Logs are the first thing you reach for during an incident. They are also a chronic source of data leaks: PII embedded in request logs, API keys printed in stack traces, session tokens written to debug output, full request bodies logged during a temporary debugging session that was never cleaned up.

The two goals — complete observability and zero sensitive data in logs — feel contradictory. They are not. The solution is structured logging with explicit field selection, redaction at the logger level, and a clear team convention for what is safe to log.

Why Logs Leak

The proximate cause is almost always convenience: logger.debug(request.body), logger.error(e, exc_info=True) when the exception contains a user record, console.log(headers) when the headers contain an Authorization token.

The structural cause is logging strings instead of structured events. When you log a formatted string, you cannot later strip a field — it is embedded in the message.
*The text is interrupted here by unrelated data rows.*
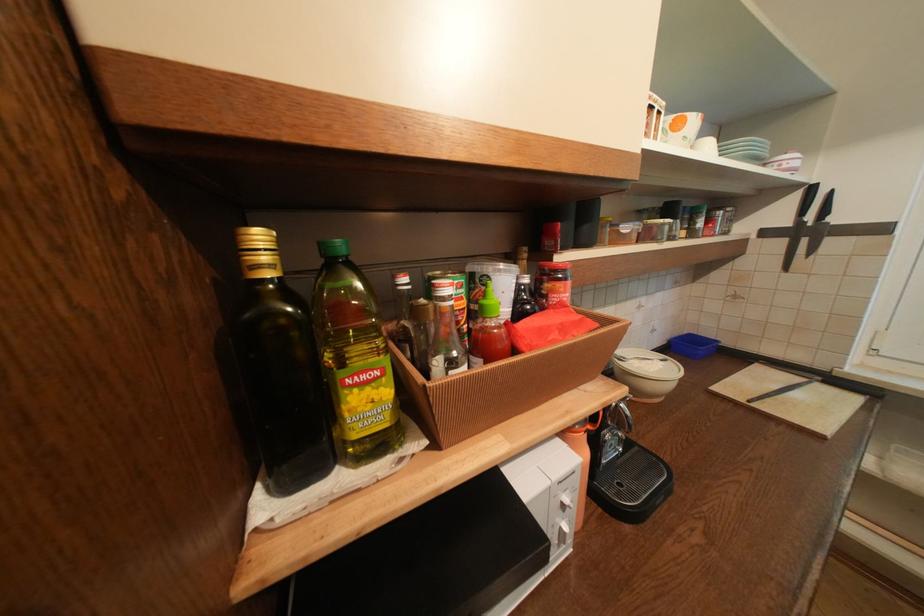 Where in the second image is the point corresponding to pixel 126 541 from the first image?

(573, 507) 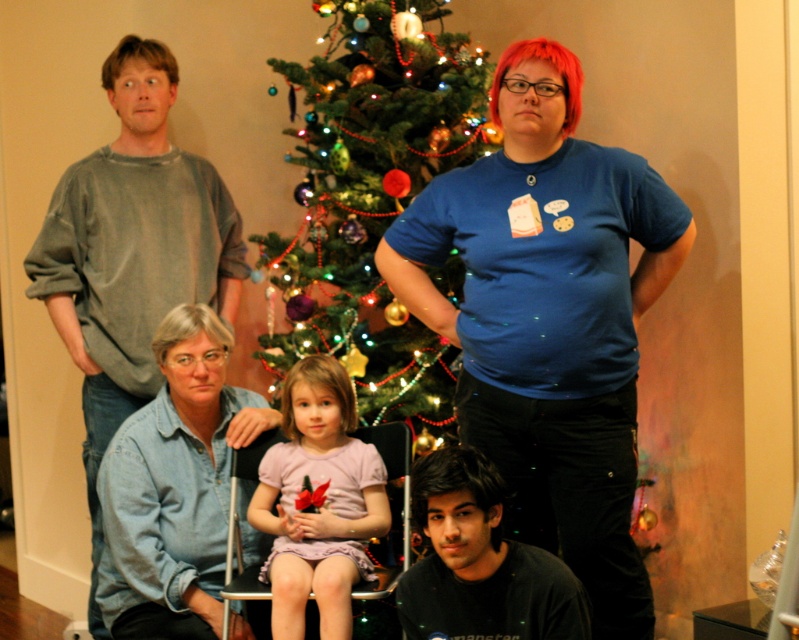 Which of these two, blue t-shirt at upper center or pink fabric dress at center, stands shorter?

With less height is pink fabric dress at center.

Does blue t-shirt at upper center appear on the left side of pink fabric dress at center?

No, blue t-shirt at upper center is not to the left of pink fabric dress at center.

Is point (527, 83) in front of point (276, 541)?

Yes, point (527, 83) is in front of point (276, 541).

Find the location of a particular element. This screenshot has width=799, height=640. blue t-shirt at upper center is located at coordinates (551, 317).

Between blue t-shirt at upper center and gray cotton shirt at upper left, which one has less height?

blue t-shirt at upper center is shorter.

Which is above, blue t-shirt at upper center or gray cotton shirt at upper left?

gray cotton shirt at upper left is above.

Does point (566, 100) lie in front of point (78, 234)?

That is True.

This screenshot has height=640, width=799. Identify the location of blue t-shirt at upper center. (551, 317).

Which of these two, blue t-shirt at upper center or black matte shirt at lower center, stands taller?

With more height is blue t-shirt at upper center.

Between blue t-shirt at upper center and black matte shirt at lower center, which one is positioned higher?

blue t-shirt at upper center

Identify the location of blue t-shirt at upper center. (551, 317). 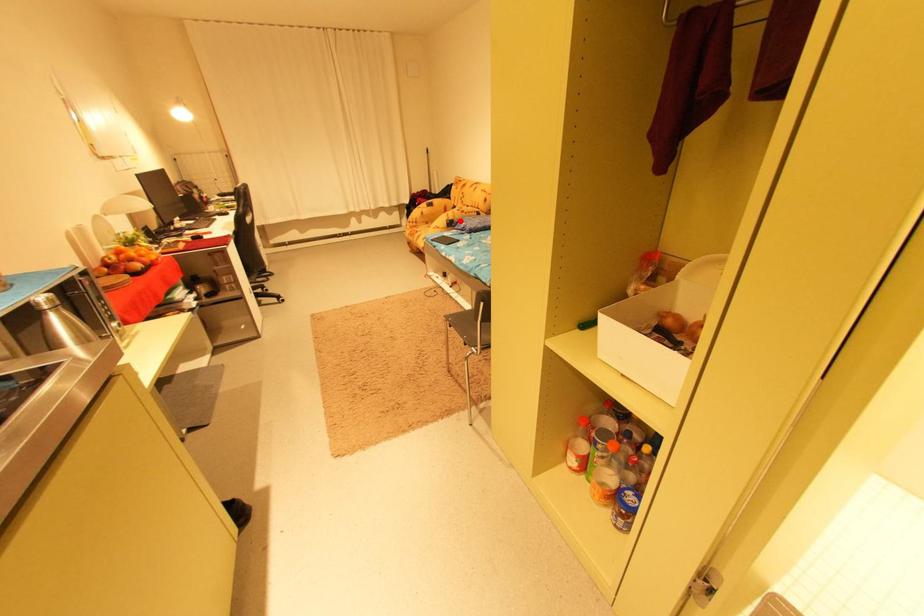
When you log structured key-value pairs, you can filter or redact specific fields at the logger, the shipper, or the aggregator.

import logging, structlog
 
# BAD — string formatting makes the PII impossible to filter downstream
logger.info(f"User login: {user.email} from IP {request.remote_addr}")
 
# GOOD — structured event; each field can be filtered or redacted
structlog.get_logger().info(
    "user.login",
    user_id=user.id,          # internal ID, not email
    ip_hash=hash_ip(request.remote_addr),  # hashed, not raw
    success=True,
)

The Sensitive Data Taxonomy

Define for your team what falls into each category:

Category Examples Log?
Safe identifiers User ID (UUID), request ID, tenant ID Yes
Safe metrics Status codes, latencies, error types Yes
Pseudonymous Hashed IP, hashed email Yes (with caveats)
Regulated PII Raw email, name, phone, SSN, DOB No
Credentials Passwords, tokens, API keys, cookies Never
Payment data Card numbers, CVV, bank account Never
Health data Diagnoses, prescriptions (HIPAA) Never

This taxonomy belongs in your engineering handbook and should be referenced in code review.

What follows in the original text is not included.